Return the listing beneath precisely, with every line intact.

Records supplied
※
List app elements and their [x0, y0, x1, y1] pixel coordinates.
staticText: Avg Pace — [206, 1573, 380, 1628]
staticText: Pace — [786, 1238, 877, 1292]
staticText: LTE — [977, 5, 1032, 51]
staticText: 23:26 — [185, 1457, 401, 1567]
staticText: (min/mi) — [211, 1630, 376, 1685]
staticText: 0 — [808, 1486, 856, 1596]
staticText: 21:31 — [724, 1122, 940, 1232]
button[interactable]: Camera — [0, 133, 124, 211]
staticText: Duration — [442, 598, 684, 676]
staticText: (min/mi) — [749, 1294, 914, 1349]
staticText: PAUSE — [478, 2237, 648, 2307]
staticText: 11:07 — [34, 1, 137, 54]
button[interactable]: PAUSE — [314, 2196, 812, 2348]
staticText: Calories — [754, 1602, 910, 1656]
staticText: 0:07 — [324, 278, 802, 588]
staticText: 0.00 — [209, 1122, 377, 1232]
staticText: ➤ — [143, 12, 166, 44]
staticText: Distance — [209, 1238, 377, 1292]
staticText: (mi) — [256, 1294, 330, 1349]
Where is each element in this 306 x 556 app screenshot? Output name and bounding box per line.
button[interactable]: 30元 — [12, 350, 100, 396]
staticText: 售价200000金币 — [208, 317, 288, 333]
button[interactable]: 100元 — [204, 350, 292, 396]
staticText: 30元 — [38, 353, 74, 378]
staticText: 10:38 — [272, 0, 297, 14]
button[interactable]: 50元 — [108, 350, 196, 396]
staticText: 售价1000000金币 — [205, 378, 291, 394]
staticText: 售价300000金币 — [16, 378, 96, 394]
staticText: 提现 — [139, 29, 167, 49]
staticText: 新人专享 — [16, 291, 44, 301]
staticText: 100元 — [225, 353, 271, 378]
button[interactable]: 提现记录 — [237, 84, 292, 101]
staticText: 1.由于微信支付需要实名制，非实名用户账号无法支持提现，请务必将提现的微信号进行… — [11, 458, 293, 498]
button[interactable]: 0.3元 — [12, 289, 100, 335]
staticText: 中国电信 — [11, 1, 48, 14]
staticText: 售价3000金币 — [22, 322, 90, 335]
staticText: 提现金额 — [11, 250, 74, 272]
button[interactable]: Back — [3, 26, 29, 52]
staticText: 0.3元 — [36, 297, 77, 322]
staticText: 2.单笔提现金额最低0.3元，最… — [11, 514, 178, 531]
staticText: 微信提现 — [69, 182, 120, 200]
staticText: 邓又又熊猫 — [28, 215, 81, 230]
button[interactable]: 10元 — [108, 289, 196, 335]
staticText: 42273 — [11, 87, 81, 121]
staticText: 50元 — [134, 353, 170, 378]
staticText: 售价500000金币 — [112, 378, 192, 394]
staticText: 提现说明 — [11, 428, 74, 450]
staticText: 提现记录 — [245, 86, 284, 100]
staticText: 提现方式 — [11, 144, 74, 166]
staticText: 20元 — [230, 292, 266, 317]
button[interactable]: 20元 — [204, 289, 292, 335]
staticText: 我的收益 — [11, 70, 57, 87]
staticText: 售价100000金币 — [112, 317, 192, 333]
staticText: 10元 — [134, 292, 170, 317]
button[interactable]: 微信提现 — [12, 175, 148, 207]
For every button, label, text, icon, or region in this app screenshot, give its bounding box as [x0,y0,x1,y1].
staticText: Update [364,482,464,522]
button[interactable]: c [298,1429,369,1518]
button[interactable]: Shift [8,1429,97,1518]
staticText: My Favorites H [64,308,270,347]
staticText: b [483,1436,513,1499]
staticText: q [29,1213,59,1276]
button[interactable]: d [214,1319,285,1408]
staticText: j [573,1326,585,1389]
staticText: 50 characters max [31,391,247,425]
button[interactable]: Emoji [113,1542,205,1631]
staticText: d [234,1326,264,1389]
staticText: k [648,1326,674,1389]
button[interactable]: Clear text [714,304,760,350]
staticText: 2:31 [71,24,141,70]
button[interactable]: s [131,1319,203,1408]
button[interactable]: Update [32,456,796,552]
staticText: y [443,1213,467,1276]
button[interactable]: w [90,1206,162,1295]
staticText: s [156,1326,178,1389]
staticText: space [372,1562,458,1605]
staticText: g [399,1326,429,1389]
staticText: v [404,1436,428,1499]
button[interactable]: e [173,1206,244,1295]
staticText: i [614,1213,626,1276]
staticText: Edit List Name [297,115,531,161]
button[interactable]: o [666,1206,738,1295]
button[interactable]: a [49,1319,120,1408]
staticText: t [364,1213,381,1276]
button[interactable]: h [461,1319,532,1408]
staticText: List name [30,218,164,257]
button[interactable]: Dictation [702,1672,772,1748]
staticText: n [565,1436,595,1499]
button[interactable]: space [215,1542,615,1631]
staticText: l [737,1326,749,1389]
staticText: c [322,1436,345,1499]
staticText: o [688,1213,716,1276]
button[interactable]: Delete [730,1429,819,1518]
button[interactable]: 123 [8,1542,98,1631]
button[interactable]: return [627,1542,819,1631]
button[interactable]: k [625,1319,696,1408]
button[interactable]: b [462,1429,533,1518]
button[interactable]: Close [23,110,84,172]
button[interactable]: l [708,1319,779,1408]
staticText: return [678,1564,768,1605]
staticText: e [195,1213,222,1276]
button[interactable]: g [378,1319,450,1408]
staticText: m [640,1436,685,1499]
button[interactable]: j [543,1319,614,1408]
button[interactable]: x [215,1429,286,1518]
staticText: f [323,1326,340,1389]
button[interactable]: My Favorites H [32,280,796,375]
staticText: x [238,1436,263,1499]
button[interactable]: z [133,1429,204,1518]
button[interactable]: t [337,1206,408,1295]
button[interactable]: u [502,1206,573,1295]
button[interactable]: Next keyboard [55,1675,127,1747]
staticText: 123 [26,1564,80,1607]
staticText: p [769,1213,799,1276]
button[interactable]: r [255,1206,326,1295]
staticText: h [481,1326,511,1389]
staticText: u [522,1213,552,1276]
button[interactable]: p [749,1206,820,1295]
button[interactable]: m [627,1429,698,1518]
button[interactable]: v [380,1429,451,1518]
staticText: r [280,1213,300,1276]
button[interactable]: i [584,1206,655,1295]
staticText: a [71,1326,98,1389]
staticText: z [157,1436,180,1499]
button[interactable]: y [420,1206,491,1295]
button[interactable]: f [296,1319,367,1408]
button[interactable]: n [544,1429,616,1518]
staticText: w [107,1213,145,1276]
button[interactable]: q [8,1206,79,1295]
※
Written answer
List app elements and their [x0, y0, x1, y1] pixel coordinates.
staticText: Avg Pace — [206, 1573, 380, 1628]
staticText: Pace — [786, 1238, 877, 1292]
staticText: LTE — [977, 5, 1032, 51]
staticText: 23:26 — [185, 1457, 401, 1567]
staticText: (min/mi) — [211, 1630, 376, 1685]
staticText: 0 — [808, 1486, 856, 1596]
staticText: 21:31 — [724, 1122, 940, 1232]
button[interactable]: Camera — [0, 133, 124, 211]
staticText: Duration — [442, 598, 684, 676]
staticText: (min/mi) — [749, 1294, 914, 1349]
staticText: PAUSE — [478, 2237, 648, 2307]
staticText: 11:07 — [34, 1, 137, 54]
button[interactable]: PAUSE — [314, 2196, 812, 2348]
staticText: Calories — [754, 1602, 910, 1656]
staticText: 0:07 — [324, 278, 802, 588]
staticText: 0.00 — [209, 1122, 377, 1232]
staticText: ➤ — [143, 12, 166, 44]
staticText: Distance — [209, 1238, 377, 1292]
staticText: (mi) — [256, 1294, 330, 1349]
Where is each element in this 306 x 556 app screenshot? Output name and bounding box per line.
button[interactable]: 30元 — [12, 350, 100, 396]
staticText: 售价200000金币 — [208, 317, 288, 333]
button[interactable]: 100元 — [204, 350, 292, 396]
staticText: 30元 — [38, 353, 74, 378]
staticText: 10:38 — [272, 0, 297, 14]
button[interactable]: 50元 — [108, 350, 196, 396]
staticText: 售价1000000金币 — [205, 378, 291, 394]
staticText: 售价300000金币 — [16, 378, 96, 394]
staticText: 提现 — [139, 29, 167, 49]
staticText: 新人专享 — [16, 291, 44, 301]
staticText: 100元 — [225, 353, 271, 378]
button[interactable]: 提现记录 — [237, 84, 292, 101]
staticText: 1.由于微信支付需要实名制，非实名用户账号无法支持提现，请务必将提现的微信号进行… — [11, 458, 293, 498]
button[interactable]: 0.3元 — [12, 289, 100, 335]
staticText: 中国电信 — [11, 1, 48, 14]
staticText: 售价3000金币 — [22, 322, 90, 335]
staticText: 提现金额 — [11, 250, 74, 272]
button[interactable]: Back — [3, 26, 29, 52]
staticText: 0.3元 — [36, 297, 77, 322]
staticText: 2.单笔提现金额最低0.3元，最… — [11, 514, 178, 531]
staticText: 微信提现 — [69, 182, 120, 200]
staticText: 邓又又熊猫 — [28, 215, 81, 230]
button[interactable]: 10元 — [108, 289, 196, 335]
staticText: 42273 — [11, 87, 81, 121]
staticText: 50元 — [134, 353, 170, 378]
staticText: 售价500000金币 — [112, 378, 192, 394]
staticText: 提现说明 — [11, 428, 74, 450]
staticText: 提现记录 — [245, 86, 284, 100]
staticText: 提现方式 — [11, 144, 74, 166]
staticText: 20元 — [230, 292, 266, 317]
button[interactable]: 20元 — [204, 289, 292, 335]
staticText: 我的收益 — [11, 70, 57, 87]
staticText: 售价100000金币 — [112, 317, 192, 333]
staticText: 10元 — [134, 292, 170, 317]
button[interactable]: 微信提现 — [12, 175, 148, 207]
For every button, label, text, icon, or region in this app screenshot, give its bounding box as [x0,y0,x1,y1].
staticText: Update [364,482,464,522]
button[interactable]: c [298,1429,369,1518]
button[interactable]: Shift [8,1429,97,1518]
staticText: My Favorites H [64,308,270,347]
staticText: b [483,1436,513,1499]
staticText: q [29,1213,59,1276]
button[interactable]: d [214,1319,285,1408]
staticText: j [573,1326,585,1389]
staticText: 50 characters max [31,391,247,425]
button[interactable]: Emoji [113,1542,205,1631]
staticText: d [234,1326,264,1389]
staticText: k [648,1326,674,1389]
button[interactable]: Clear text [714,304,760,350]
staticText: 2:31 [71,24,141,70]
button[interactable]: s [131,1319,203,1408]
button[interactable]: Update [32,456,796,552]
staticText: y [443,1213,467,1276]
button[interactable]: w [90,1206,162,1295]
staticText: s [156,1326,178,1389]
staticText: space [372,1562,458,1605]
staticText: g [399,1326,429,1389]
staticText: v [404,1436,428,1499]
button[interactable]: e [173,1206,244,1295]
staticText: i [614,1213,626,1276]
staticText: Edit List Name [297,115,531,161]
button[interactable]: o [666,1206,738,1295]
button[interactable]: a [49,1319,120,1408]
staticText: t [364,1213,381,1276]
button[interactable]: h [461,1319,532,1408]
staticText: List name [30,218,164,257]
button[interactable]: Dictation [702,1672,772,1748]
staticText: n [565,1436,595,1499]
button[interactable]: space [215,1542,615,1631]
staticText: l [737,1326,749,1389]
staticText: c [322,1436,345,1499]
staticText: o [688,1213,716,1276]
button[interactable]: Delete [730,1429,819,1518]
button[interactable]: 123 [8,1542,98,1631]
button[interactable]: return [627,1542,819,1631]
button[interactable]: k [625,1319,696,1408]
button[interactable]: b [462,1429,533,1518]
button[interactable]: Close [23,110,84,172]
button[interactable]: l [708,1319,779,1408]
staticText: return [678,1564,768,1605]
staticText: e [195,1213,222,1276]
button[interactable]: g [378,1319,450,1408]
staticText: m [640,1436,685,1499]
button[interactable]: j [543,1319,614,1408]
button[interactable]: x [215,1429,286,1518]
staticText: f [323,1326,340,1389]
button[interactable]: My Favorites H [32,280,796,375]
staticText: x [238,1436,263,1499]
button[interactable]: z [133,1429,204,1518]
button[interactable]: t [337,1206,408,1295]
button[interactable]: u [502,1206,573,1295]
button[interactable]: Next keyboard [55,1675,127,1747]
staticText: 123 [26,1564,80,1607]
staticText: p [769,1213,799,1276]
button[interactable]: r [255,1206,326,1295]
staticText: h [481,1326,511,1389]
staticText: u [522,1213,552,1276]
button[interactable]: p [749,1206,820,1295]
button[interactable]: m [627,1429,698,1518]
button[interactable]: v [380,1429,451,1518]
staticText: r [280,1213,300,1276]
button[interactable]: i [584,1206,655,1295]
staticText: a [71,1326,98,1389]
staticText: z [157,1436,180,1499]
button[interactable]: y [420,1206,491,1295]
button[interactable]: f [296,1319,367,1408]
button[interactable]: n [544,1429,616,1518]
staticText: w [107,1213,145,1276]
button[interactable]: q [8,1206,79,1295]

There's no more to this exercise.